The instance has been consistently running at approximately 75-80% memory usage since it started. This morning (in my local time zone) the server experienced a memory spike. This spike caused the kernel to start swapping excessively, which in turn spiked CPU usage to 100%.
Timeline of Events
- 2023-06-14 17:11 UTC: Memory hit 100%, caused excessive swapping and 100% CPU usage
- 2023-06-14 17:14 UTC: Issue was noticed thanks to monitoring tools
- 2023-06-14 17:15 UTC: Shut down node, initiated node resize to double RAM and CPU
- 2023-06-14 17:17 UTC: Server back up and running
Evaluation
I was already a little concerned about running the server so close to the edge of memory. This event proves that it’s not tenable. With the new node we now have 4GB of RAM and 2 CPU cores compared to 2GB and 1 core before. We are currently sitting at 36% memory usage and ~6% CPU. In general Lemmy is CPU bound for large user counts, so this server size should support us up to several hundred users. I expect memory will not be a concern for the foreseeable future.

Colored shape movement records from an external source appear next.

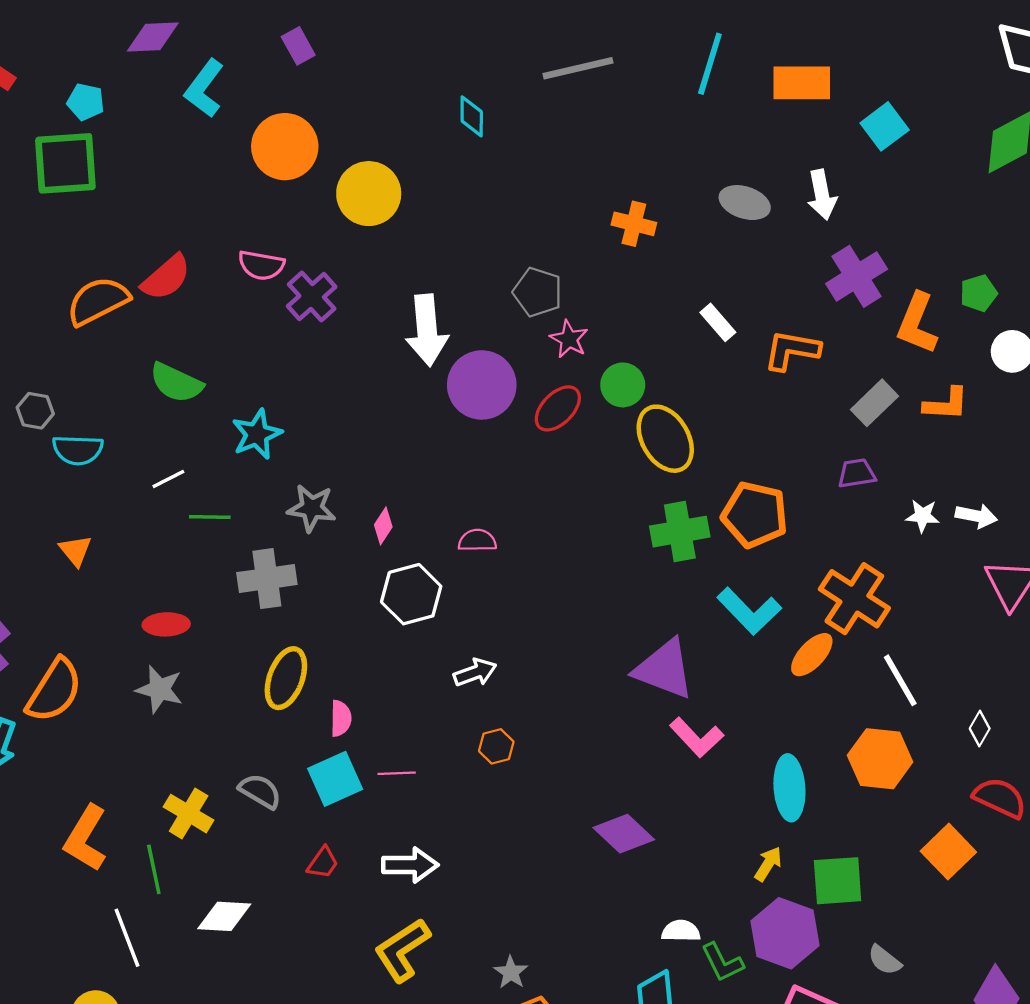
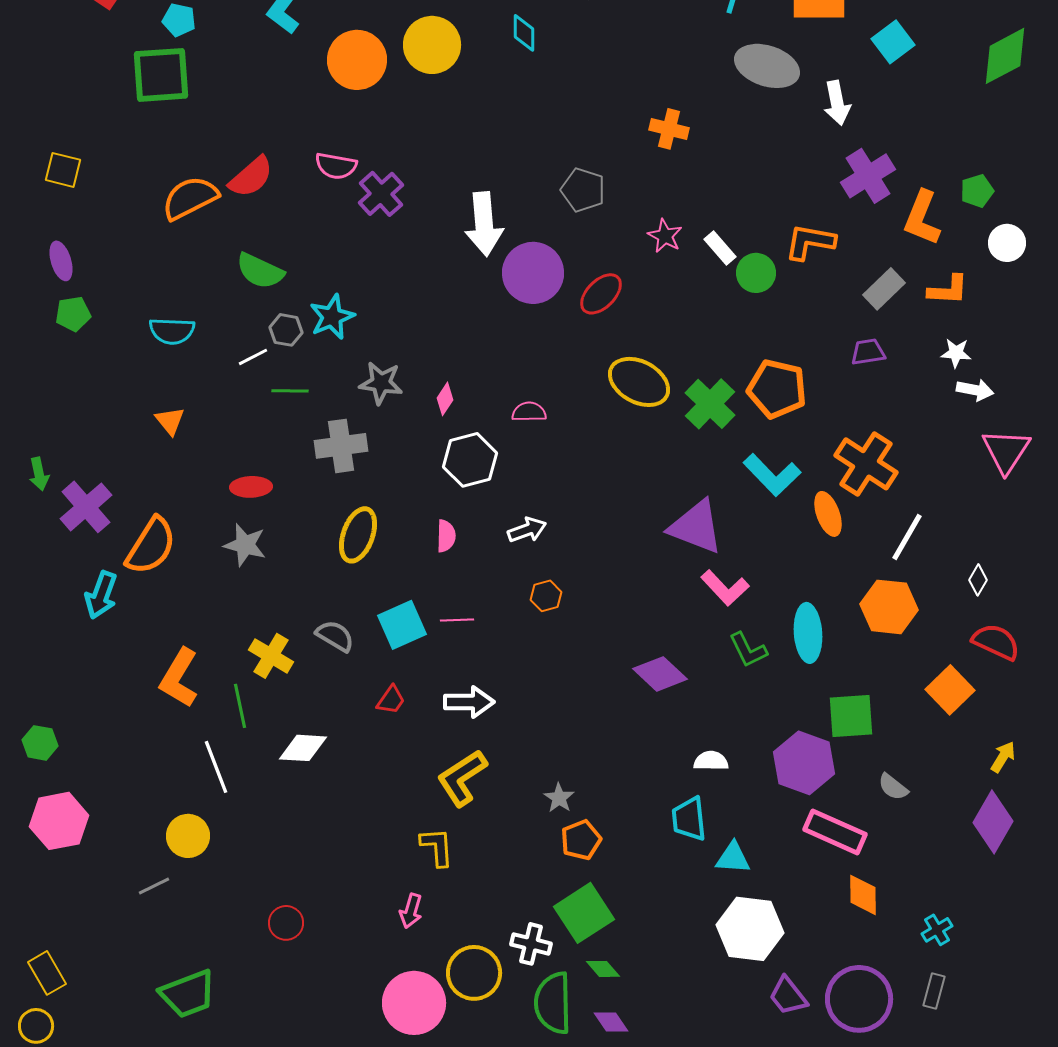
yellow circle: (369, 194) -> (432, 45), moved
gray ellipse: (745, 203) -> (767, 66), moved, size x1.4
white rectangle: (718, 322) -> (720, 248), moved
pink star: (569, 339) -> (665, 236), moved
green circle: (623, 385) -> (756, 273), moved
gray hexagon: (35, 411) -> (286, 330), moved
yellow ellipse: (665, 439) -> (639, 382), moved, turned -32
white star: (923, 516) -> (956, 353), moved
green cross: (680, 532) -> (710, 404), turned -36
orange ellipse: (812, 655) -> (828, 514), turned -63
white line: (900, 680) -> (907, 537), turned 60
pink semicircle: (341, 718) -> (446, 536), moved
yellow arrow: (768, 864) -> (1003, 757), moved
green L-shape: (722, 962) -> (748, 650), moved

As for what caused the event in the first place, I’m not sure. Server logs around the time of the event don’t look unusual, but it’s not practical to log all inbound activity since every comment and every vote on every instance that we are subscribed to is a separate HTTP request. It’s possible that the spike was a result of bursty federation messages from lemmy.ml, which has been struggling under load the last couple of days.
I feel pretty confident about the new server hardware for now so I will continue to diligently monitor system performance, but I don’t expect this particular issue to recur.